Can you spot the difference in language between Star Wars and Star Trek?

Scripts obtained from:

- http://www.imsdb.com/alphabetical/S
- http://www.chakoteya.net/StarTrek/9.htm



In [5]:
print(corpus.license())

Copyright (c) by Lucas Arts and Paramount Pictures.



In [6]:
print(corpus.citation())

@misc{ddl_galactic_2016,
  title = {Galactic {{Corpus}}},
  timestamp = {2016-04-19T17:16:23Z},
  publisher = {{District Data Labs}},
  author = {Voorhees, Will and Bengfort, Benjamin},
  month = apr,
  year = {2016}
}



In [7]:
corpus.categories()

['Star Trek', 'Star Wars']

In [8]:
corpus.fileids()

['Star Trek/Star Trek - Balance of Terror.txt',
 'Star Trek/Star Trek - First Contact.txt',
 'Star Trek/Star Trek - Generations.txt',
 'Star Trek/Star Trek - Nemesis.txt',
 'Star Trek/Star Trek - The Motion Picture.txt',
 'Star Trek/Star Trek 2 - The Wrath of Khan.txt',
 'Star Wars/Star Wars Episode 1.txt',
 'Star Wars/Star Wars Episode 2.txt',
 'Star Wars/Star Wars Episode 3.txt',
 'Star Wars/Star Wars Episode 4.txt',
 'Star Wars/Star Wars Episode 5.txt',
 'Star Wars/Star Wars Episode 6.txt',
 'Star Wars/Star Wars Episode 7.txt']

## Reading an HTML Corpus

In [9]:
from nltk.corpus.reader.api import CorpusReader
from nltk.corpus.reader.api import CategorizedCorpusReader

CAT_PATTERN = r'([a-z_\s]+)/.*'
DOC_PATTERN = r'(?!\.)[a-z_\s]+/[a-f0-9]+\.json'
TAGS = ['h1', 'h2', 'h3', 'h4', 'h5', 'h6', 'p', 'li']

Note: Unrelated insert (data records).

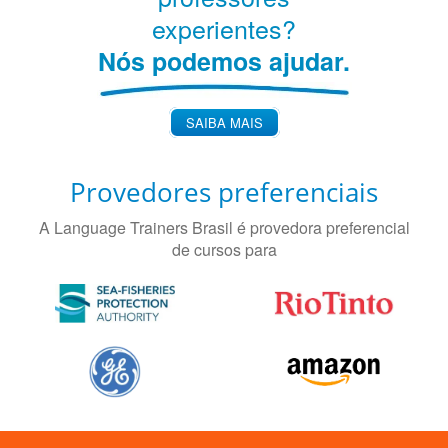
experientes?
Nós podemos ajudar.
SAIBA MAIS
Provedores preferenciais
A Language Trainers Brasil é provedora preferencial
de cursos para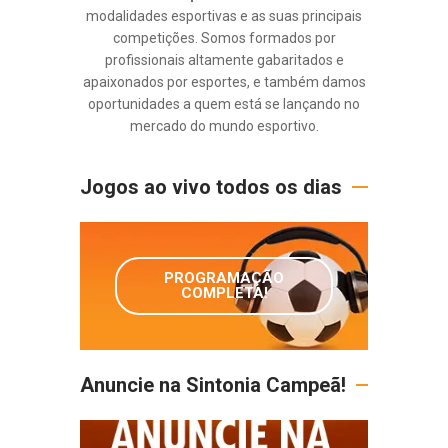
modalidades esportivas e as suas principais
competições. Somos formados por
profissionais altamente gabaritados e
apaixonados por esportes, e também damos
oportunidades a quem está se lançando no
mercado do mundo esportivo.
Jogos ao vivo todos os dias
PROGRAMAÇÃO
COMPLETA!
Anuncie na Sintonia Campeã!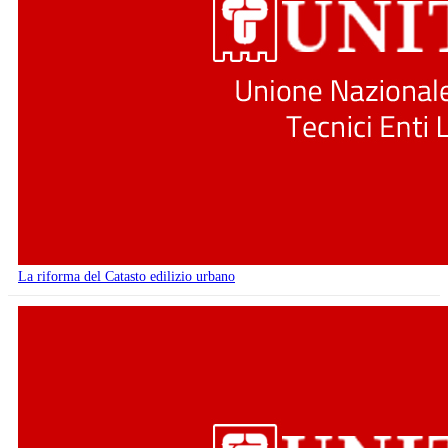
La riforma del Catasto edilizio urbano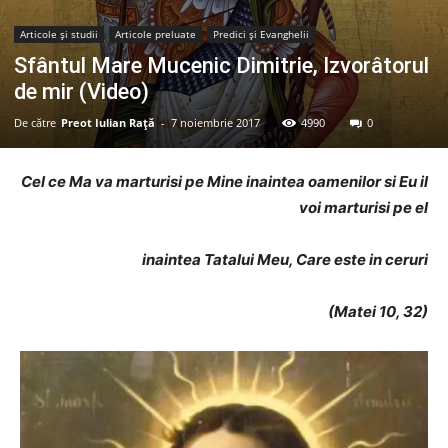
Articole şi studii
Articole preluate
Predici şi Evanghelii
Sfântul Mare Mucenic Dimitrie, Izvorâtorul
de mir (Video)
De către
Preot Iulian Raţă
-
7 noiembrie 2017
4990
0
Cel ce Ma va marturisi pe Mine inaintea oamenilor si Eu il
voi marturisi pe el
inaintea Tatalui Meu, Care este in ceruri
(Matei 10, 32)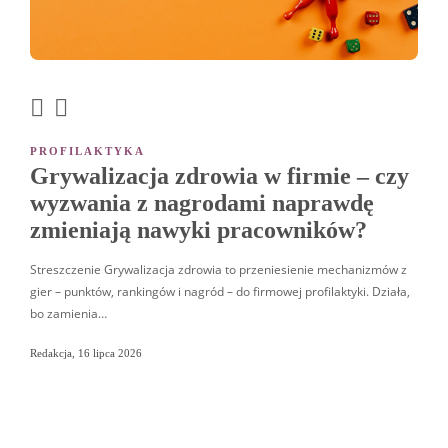
PROFILAKTYKA
UBE
–
Grywalizacja zdrowia w firmie – czy
Ub
wyzwania z nagrodami naprawdę
ży
zmieniają nawyki pracowników?
Stre
rodza
Streszczenie Grywalizacja zdrowia to przeniesienie mechanizmów z
rodzi
albo
gier – punktów, rankingów i nagród – do firmowej profilaktyki. Działa,
bo zamienia…
Redak
Redakcja
,
16 lipca 2026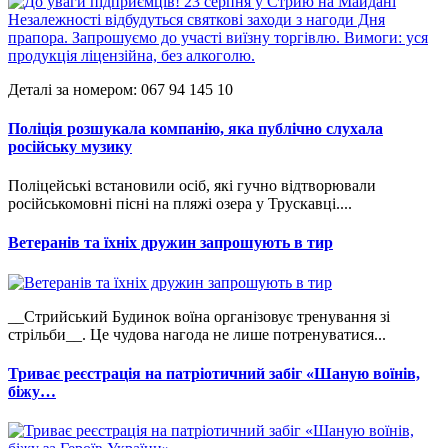
Деталі за номером: 067 94 145 10
Поліція розшукала компанію, яка публічно слухала
російську музику
Поліцейські встановили осіб, які гучно відтворювали
російськомовні пісні на пляжі озера у Трускавці....
Ветеранів та їхніх дружин запрошують в тир
__Стрийський Будинок воїна організовує тренування зі
стрільби__. Це чудова нагода не лише потренуватися...
Триває реєстрація на патріотичний забіг «Шаную воїнів,
біжу…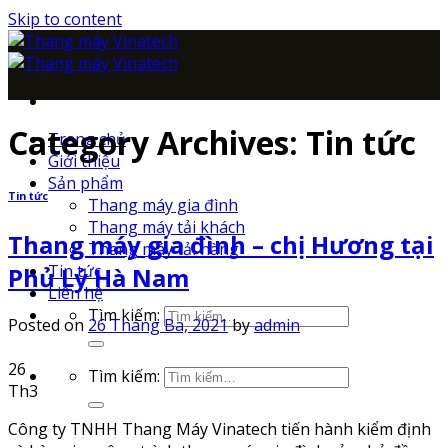
Skip to content
Category Archives:
Tin tức
Trang chủ
Giới thiệu
Sản phẩm
Tin tức
Thang máy gia đình
Thang máy tải khách
Thang máy gia đình – chị Hương tại
Thang máy tải hàng
Tin tức
Phủ Lý Hà Nam
Liên hệ
Tìm kiếm:
Posted on
26 Tháng Ba, 2021
by
admin
26
Tìm kiếm:
Th3
Công ty TNHH Thang Máy Vinatech tiến hành kiểm định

class HTMLCorpusReader(CategorizedCorpusReader, CorpusReader):
    """
    A corpus reader for raw HTML documents to enable preprocessing.
    """

    def __init__(self, root, fileids=DOC_PATTERN, encoding='utf8',
                 tags=TAGS, **kwargs):
        """
        Initialize the corpus reader.  Categorization arguments
        (``cat_pattern``, ``cat_map``, and ``cat_file``) are passed to
        the ``CategorizedCorpusReader`` constructor.  The remaining
        arguments are passed to the ``CorpusReader`` constructor.
        """
        # Add the default category pattern if not passed into the class.
        if not any(key.startswith('cat_') for key in kwargs.keys()):
            kwargs['cat_pattern'] = CAT_PATTERN

        # Initialize the NLTK corpus reader objects
        CategorizedCorpusReader.__init__(self, kwargs)
        CorpusReader.__init__(self, root, fileids, encoding)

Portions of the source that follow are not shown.